Across the whole listing, copy out every line that includes the string "erfolgreiche".

→ Dataset excerpts:
***
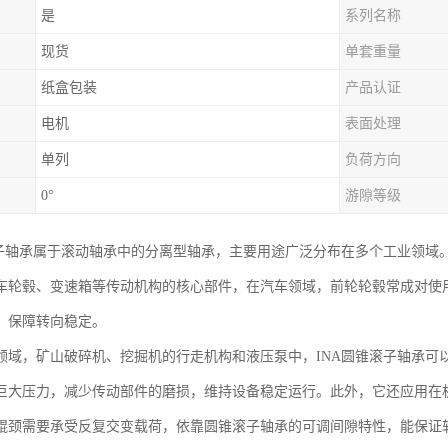
是
系列名称
现货
单套重量
纸盒包装
产品认证
电机
表面处理
单列
负荷方向
0°
游隙等级
滚子轴承属于滚动轴承中的分离型轴承，主要用途广泛分布在多个工业领域
车轮毂、变速箱等传动机构的核心部件，在汽车领域，前轮轮毂常成对使
，保障转向稳定。
领域，矿山破碎机、挖掘机的行走机构和液压泵中，INA圆锥滚子轴承可
巨大压力，减少传动部件的磨损，维持设备稳定运行。此外，它还应用在
辊颈需要承受反复交变载荷，依靠圆锥滚子轴承的可调间隙特性，能保证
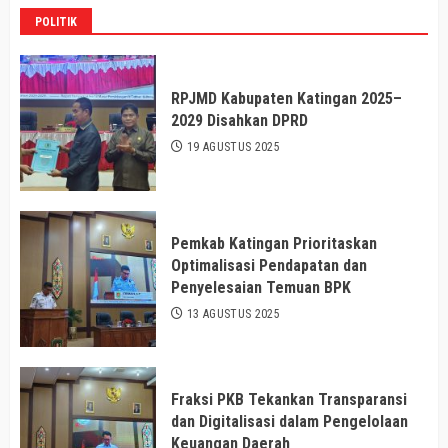
POLITIK
RPJMD Kabupaten Katingan 2025–
2029 Disahkan DPRD
19 AGUSTUS 2025
Pemkab Katingan Prioritaskan
Optimalisasi Pendapatan dan
Penyelesaian Temuan BPK
13 AGUSTUS 2025
Fraksi PKB Tekankan Transparansi
dan Digitalisasi dalam Pengelolaan
Keuangan Daerah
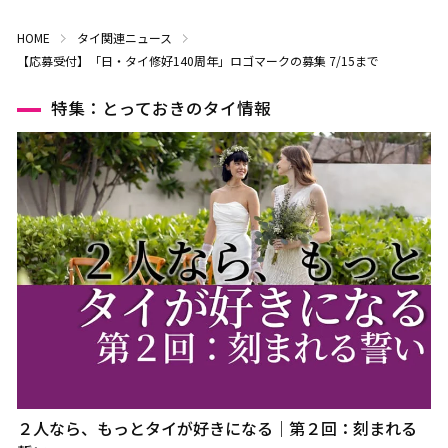
HOME
タイ関連ニュース
【応募受付】「日・タイ修好140周年」ロゴマークの募集 7/15まで
特集：とっておきのタイ情報
２人なら、もっとタイが好きになる｜第２回：刻まれる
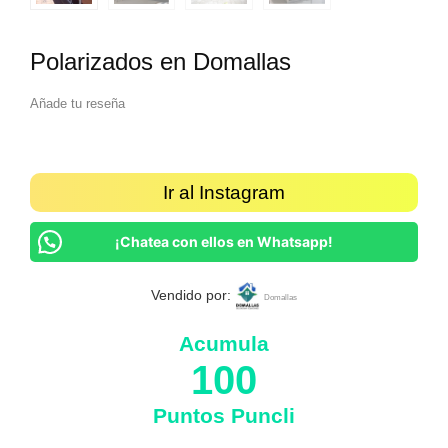
Polarizados en Domallas
Añade tu reseña
Ir al Instagram
¡Chatea con ellos en Whatsapp!
Vendido por:
Domallas
Acumula
100
Puntos Puncli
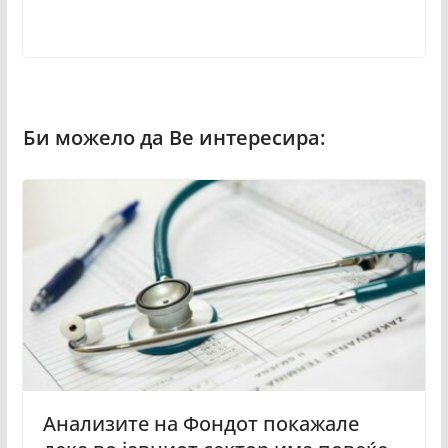
Анализите на Фондот покажале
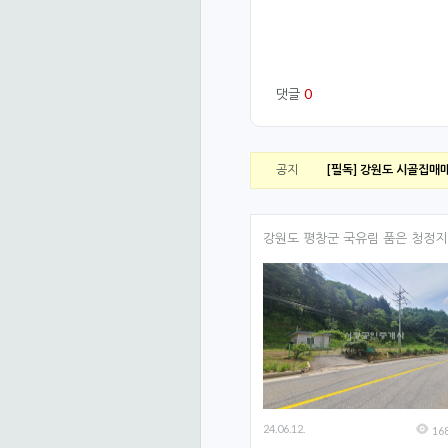
└ 테두리
썸네일 타입
0
댓글
가로 이미지 개수
가장 최신글 강조
공지
[필독] 강원도 시골집매
썸네일 가로 대비 세로 비율
(%)
제목 글자 수
강원도 평창군 국유림 품은 청정지.
이미지가 없을 때
비밀 글일 때
목록에 프로필 사진
4. 글 읽기 화면
24.06.12.
16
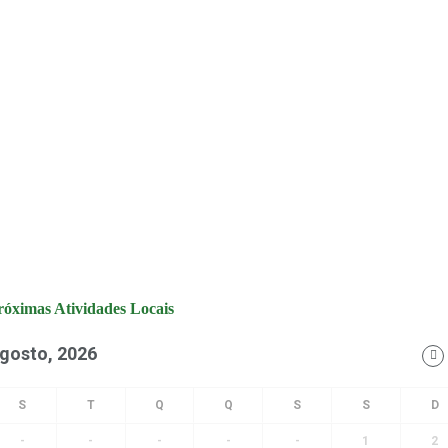
róximas Atividades Locais
gosto, 2026
-
-
-
-
-
1
2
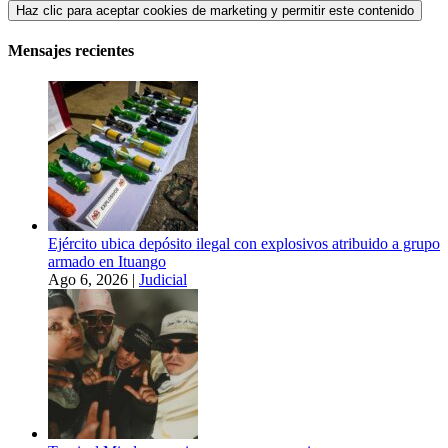
Haz clic para aceptar cookies de marketing y permitir este contenido
Mensajes recientes
Ejército ubica depósito ilegal con explosivos atribuido a grupo
armado en Ituango
Ago 6, 2026
|
Judicial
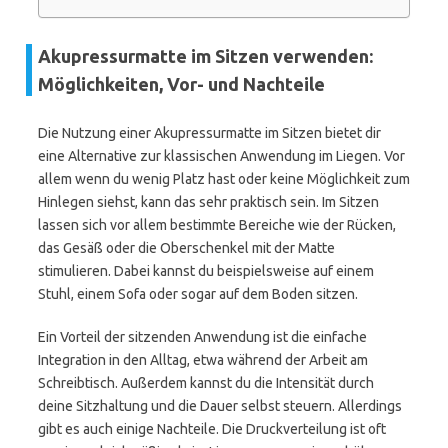
Akupressurmatte im Sitzen verwenden:
Möglichkeiten, Vor- und Nachteile
Die Nutzung einer Akupressurmatte im Sitzen bietet dir
eine Alternative zur klassischen Anwendung im Liegen. Vor
allem wenn du wenig Platz hast oder keine Möglichkeit zum
Hinlegen siehst, kann das sehr praktisch sein. Im Sitzen
lassen sich vor allem bestimmte Bereiche wie der Rücken,
das Gesäß oder die Oberschenkel mit der Matte
stimulieren. Dabei kannst du beispielsweise auf einem
Stuhl, einem Sofa oder sogar auf dem Boden sitzen.
Ein Vorteil der sitzenden Anwendung ist die einfache
Integration in den Alltag, etwa während der Arbeit am
Schreibtisch. Außerdem kannst du die Intensität durch
deine Sitzhaltung und die Dauer selbst steuern. Allerdings
gibt es auch einige Nachteile. Die Druckverteilung ist oft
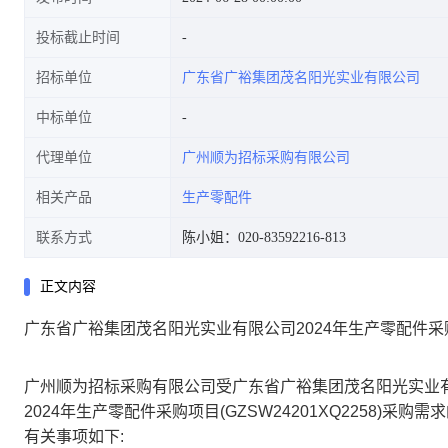
投标截止时间
招标单位
广东省广裕集团茂名阳光实业有限公司
中标单位
代理单位
广州顺为招标采购有限公司
相关产品
生产零配件
联系方式
陈小姐：020-83592216-813
正文内容
广东省广裕集团茂名阳光实业有限公司2024年生产零配件采购项
广州顺为招标采购有限公司受广东省广裕集团茂名阳光实业
2024年生产零配件采购项目(GZSW24201XQ2258)
有关事项如下:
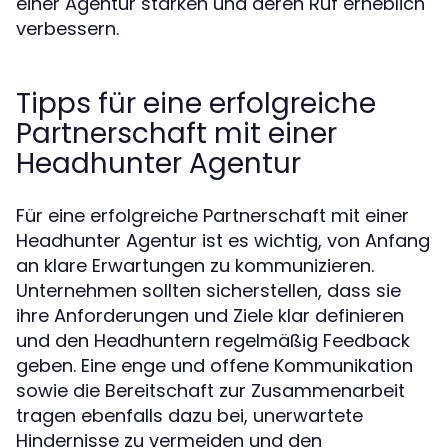
einer Agentur stärken und deren Ruf erheblich
verbessern.
Tipps für eine erfolgreiche
Partnerschaft mit einer
Headhunter Agentur
Für eine erfolgreiche Partnerschaft mit einer
Headhunter Agentur ist es wichtig, von Anfang
an klare Erwartungen zu kommunizieren.
Unternehmen sollten sicherstellen, dass sie
ihre Anforderungen und Ziele klar definieren
und den Headhuntern regelmäßig Feedback
geben. Eine enge und offene Kommunikation
sowie die Bereitschaft zur Zusammenarbeit
tragen ebenfalls dazu bei, unerwartete
Hindernisse zu vermeiden und den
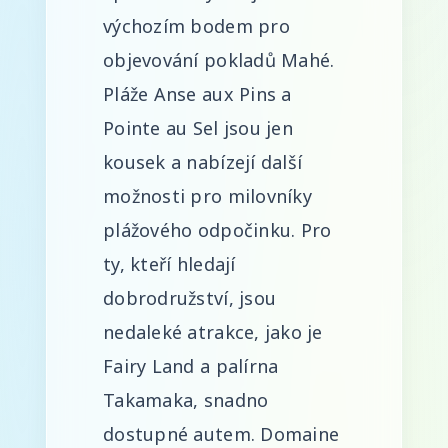
výchozím bodem pro
objevování pokladů Mahé.
Pláže Anse aux Pins a
Pointe au Sel jsou jen
kousek a nabízejí další
možnosti pro milovníky
plážového odpočinku. Pro
ty, kteří hledají
dobrodružství, jsou
nedaleké atrakce, jako je
Fairy Land a palírna
Takamaka, snadno
dostupné autem. Domaine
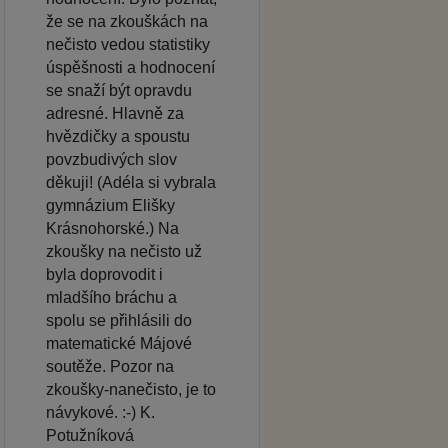
že se na zkouškách na
nečisto vedou statistiky
úspěšnosti a hodnocení
se snaží být opravdu
adresné. Hlavně za
hvězdičky a spoustu
povzbudivých slov
děkuji! (Adéla si vybrala
gymnázium Elišky
Krásnohorské.) Na
zkoušky na nečisto už
byla doprovodit i
mladšího bráchu a
spolu se přihlásili do
matematické Májové
soutěže. Pozor na
zkoušky-nanečisto, je to
návykové. :-) K.
Potužníková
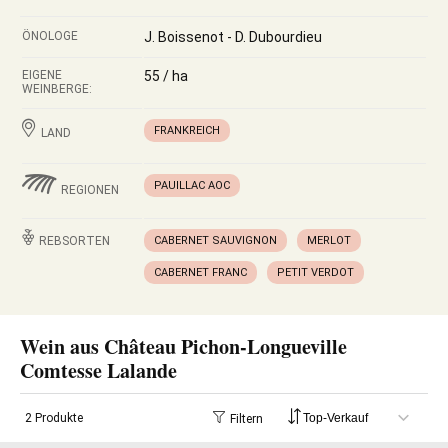
ÖNOLOGE
J. Boissenot - D. Dubourdieu
EIGENE
55 / ha
WEINBERGE:
FRANKREICH
LAND
PAUILLAC AOC
REGIONEN
REBSORTEN
CABERNET SAUVIGNON
MERLOT
CABERNET FRANC
PETIT VERDOT
Wein aus Château Pichon-Longueville
Comtesse Lalande
2 Produkte
Filtern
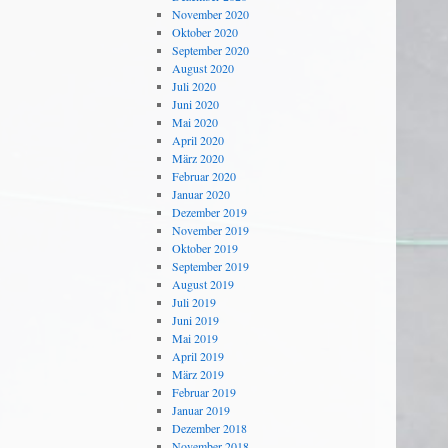
November 2020
Oktober 2020
September 2020
August 2020
Juli 2020
Juni 2020
Mai 2020
April 2020
März 2020
Februar 2020
Januar 2020
Dezember 2019
November 2019
Oktober 2019
September 2019
August 2019
Juli 2019
Juni 2019
Mai 2019
April 2019
März 2019
Februar 2019
Januar 2019
Dezember 2018
November 2018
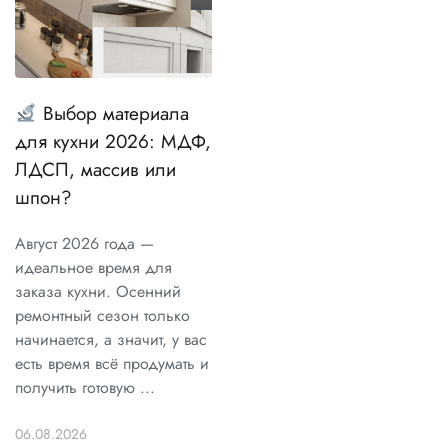
Выбор материала
для кухни 2026: МДФ,
ЛДСП, массив или
шпон?
Август 2026 года —
идеальное время для
заказа кухни. Осенний
ремонтный сезон только
начинается, а значит, у вас
есть время всё продумать и
получить готовую ...
06.08.2026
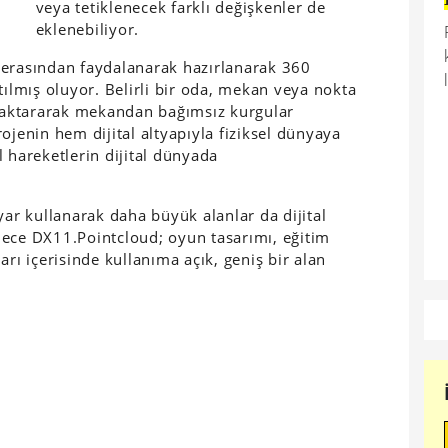
veya tetiklenecek farklı değişkenler de
eklenebiliyor.
amerasından faydalanarak hazırlanarak 360
tılmış oluyor. Belirli bir oda, mekan veya nokta
a aktararak mekandan bağımsız kurgular
ojenin hem dijital altyapıyla fiziksel dünyaya
 hareketlerin dijital dünyada
yar kullanarak daha büyük alanlar da dijital
lece DX11.Pointcloud; oyun tasarımı, eğitim
arı içerisinde kullanıma açık, geniş bir alan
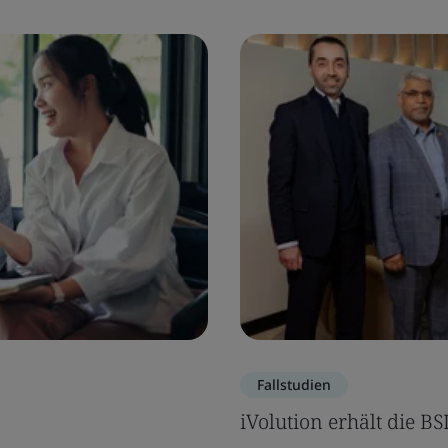
Fallstudien
iVolution erhält die B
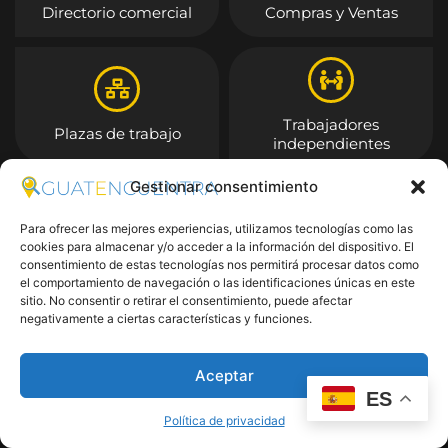
Directorio comercial
Compras y Ventas
Trabajadores
Plazas de trabajo
independientes
Gestionar consentimiento
Entrar
Para ofrecer las mejores experiencias, utilizamos tecnologías como las
cookies para almacenar y/o acceder a la información del dispositivo. El
consentimiento de estas tecnologías nos permitirá procesar datos como
el comportamiento de navegación o las identificaciones únicas en este
sitio. No consentir o retirar el consentimiento, puede afectar
negativamente a ciertas características y funciones.
Aceptar
ES
Política de privacidad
***
→ Worked solution:
Tipps für eine erfolgreiche
Für eine erfolgreiche Partnerschaft mit einer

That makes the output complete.